L’idée que l’Occident, et en particulier les États-Unis, auraient encouragé les tensions internes en Ukraine pour opposer les russophones et les ukrainophones en Ukraine, et les peuples russe et ukrainien dans leur ensemble, est un thème récurrent dans la rhétorique de Patrouchev. En janvier 2019, Patrouchev a présenté en avant-première une série de justifications du Kremlin pour la future invasion à grande échelle de l’Ukraine par la Russie. Le secrétaire du Conseil de sécurité a affirmé que (a) l’Ukraine était divisée, (b) le gouvernement nationaliste de l’Ukraine, ainsi que ses alliés encore plus radicaux, opprimaient les russophones dans l’est et le sud de l’Ukraine, et (c) le pays pourrait ainsi perdre son statut d’État. Ce type d’accusation préventive rappelle le tristement célèbre discours d’Adolf Hitler, en janvier 1939, annonçant l’imminence de la guerre mondiale, dans lequel il rendait les Juifs responsables de son déclenchement imminent :

« Si les financiers juifs internationaux, à l’intérieur et à l’extérieur de l’Europe, parviennent à plonger à nouveau les nations dans une guerre mondiale, le résultat ne sera pas la bolchévisation de la planète, et donc la victoire de la juiverie, mais l’anéantissement de la race juive en Europe ! »

Presque exactement 80 ans plus tard, en janvier 2019, Patrouchev écrit :

« Les autorités de Kiev font tout leur possible pour diviser l’Ukraine : ils appliquent le scénario occidental consistant à arracher l’Ukraine à la Russie, tout en ignorant les intérêts de leur propre peuple. En conséquence, le pays est de facto divisé. La population des régions occidentales se méfie des habitants du sud-est, qu’elle considère comme des partisans du « monde russe ». Dans les régions du sud et de l’est, le pouvoir de Kiev est largement assuré via l’oppression morale et physique des populations locales par les nationalistes radicaux. En conséquence, des sentiments anti-gouvernementaux se développent dans ces régions. Le schisme social est encore exacerbé par les affrontements entre Églises. La poursuite de ces politiques par les autorités de Kiev pourrait contribuer à la perte du statut d’État par l’Ukraine. »

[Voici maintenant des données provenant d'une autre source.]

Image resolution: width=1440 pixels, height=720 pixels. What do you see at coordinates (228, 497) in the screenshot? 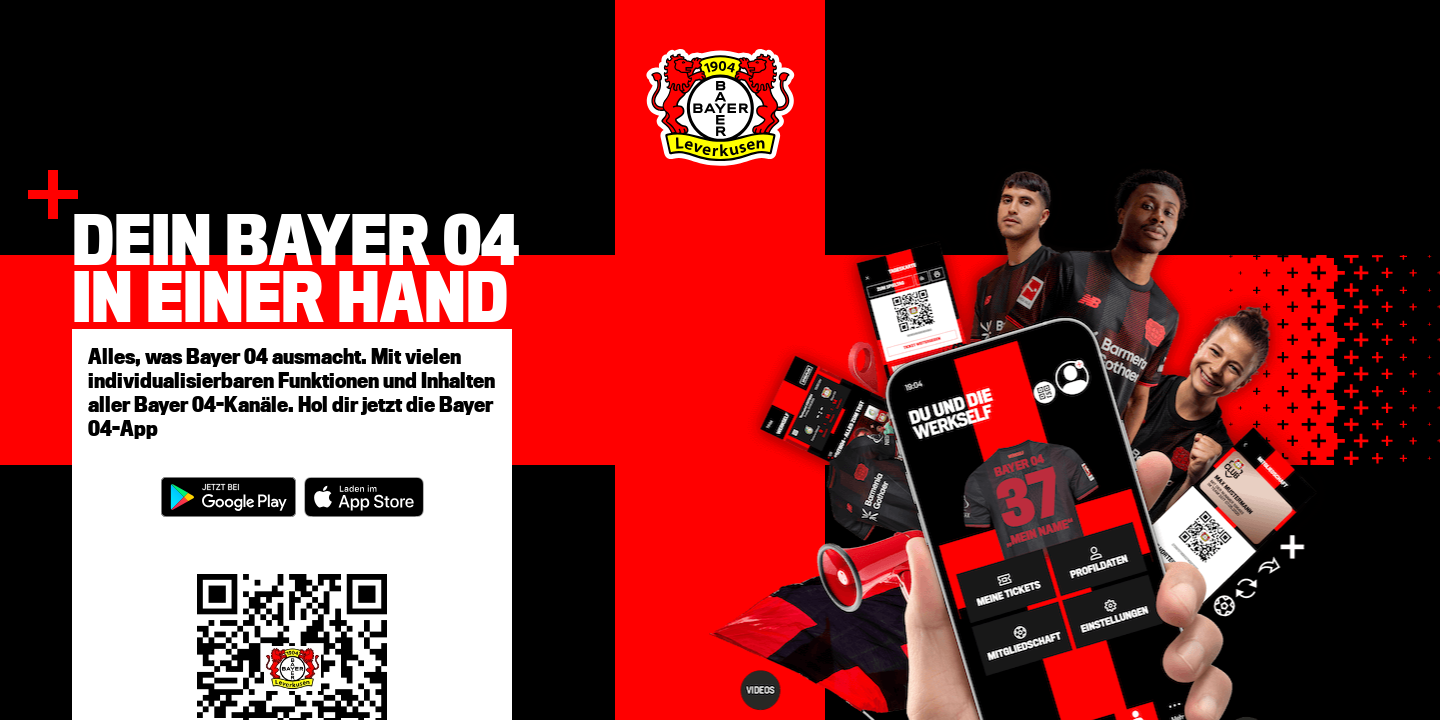 I see `[Open in google play store]` at bounding box center [228, 497].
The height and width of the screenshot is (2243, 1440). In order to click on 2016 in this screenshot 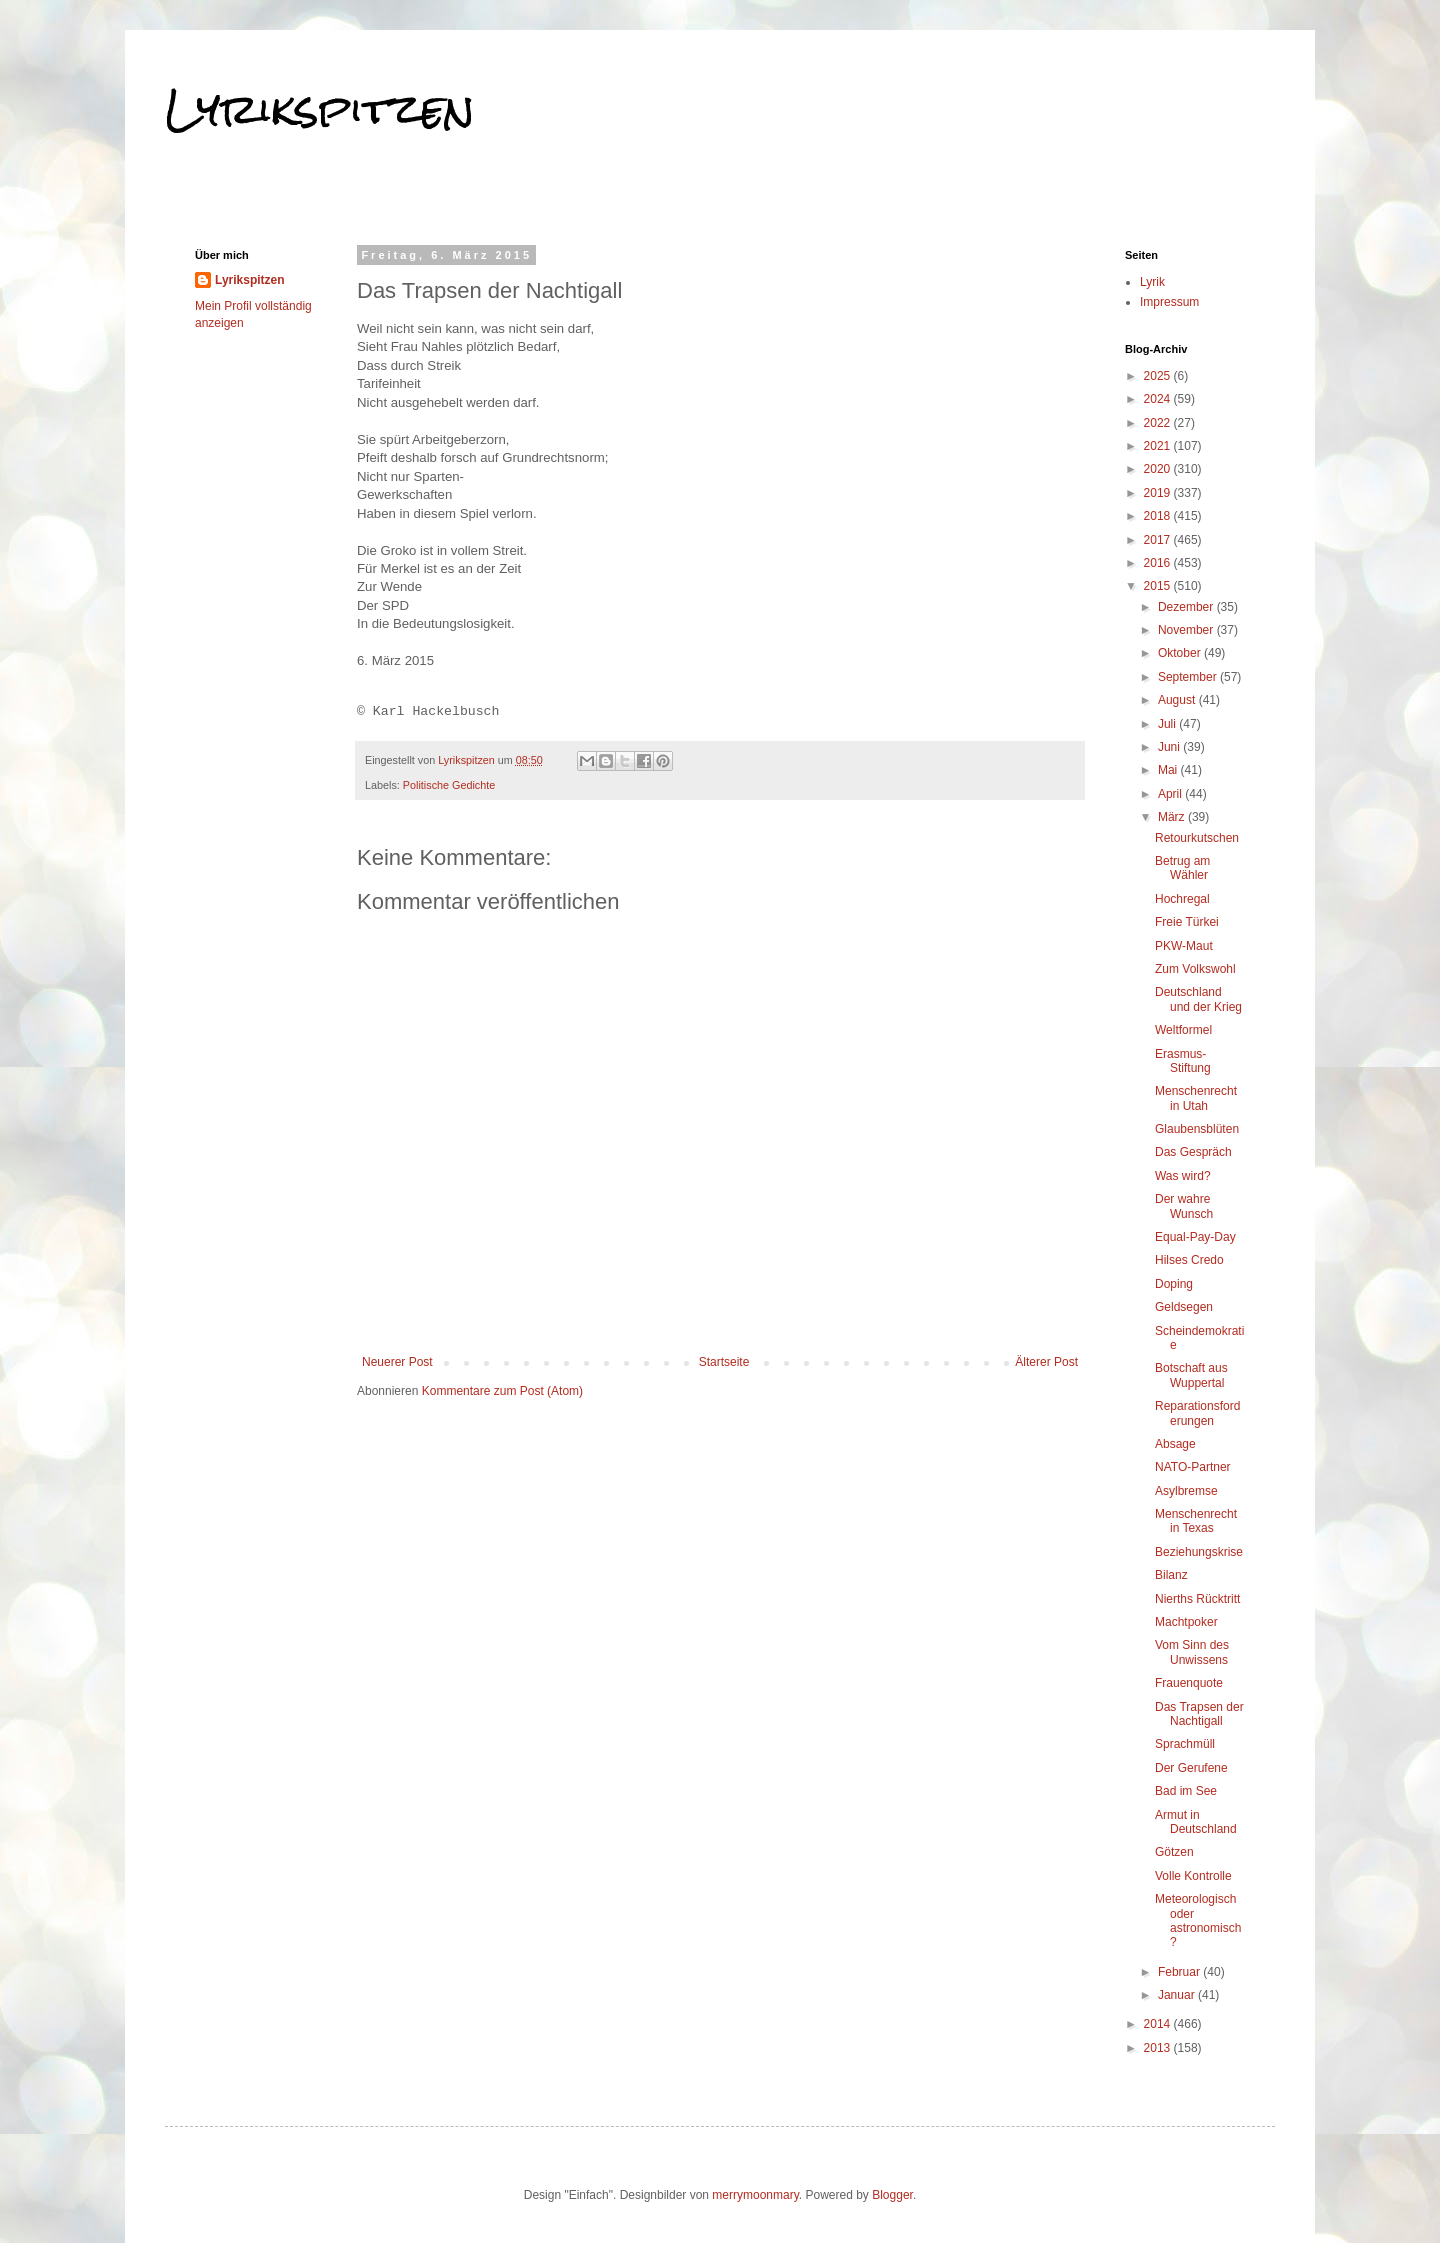 , I will do `click(1159, 563)`.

Dans le récit anti-occidental de Patrouchev et d’autres leaders d’opinion russes, les « révolutions de couleur », prétendument inspirées par l’étranger, ne conduisent pas à l’instauration de régimes libéraux. Au lieu de se démocratiser, les pays qui subissent l’influence occidentale — l’Ukraine étant l’exemple le plus frappant — subissent une fascisation. Au début du mois d’août 2020, Patrouchev a affirmé, dans une longue interview sur le fascisme [les Russes ne font pas de distinction entre le nazisme et le fascisme, NDLR], qu’après 1945, seule l’URSS s’était engagée dans un processus sérieux de défascisation, tandis qu’ailleurs, les fascistes n’avaient pas été poursuivis assez sévèrement, voire pas du tout — la stratégie américaine d’après-guerre consistant à effrayer les pays en les prévenant que « les Russes arrivent », puis à porter au pouvoir des ultranationalistes.

Lorsqu’au début de l’année 2021, la Russie a commencé à se préparer ouvertement à l’invasion à grande échelle de 2022, Patrouchev a suivi la ligne de conduite de Poutine, qui consistait à nier les préparatifs de guerre de la Russie, tout en réservant à Moscou le droit de passer à l’action. Dans une interview accordée au quotidien russe relativement libéral Kommersant, Patrouchev a esquissé le récit, également populaire parmi de nombreux commentateurs occidentaux, d’une division très grave au sein de l’Ukraine, tout en mettant l’accent sur l’incompétence ridicule de ses dirigeants et sa nature d’État-client dépendant des États-Unis.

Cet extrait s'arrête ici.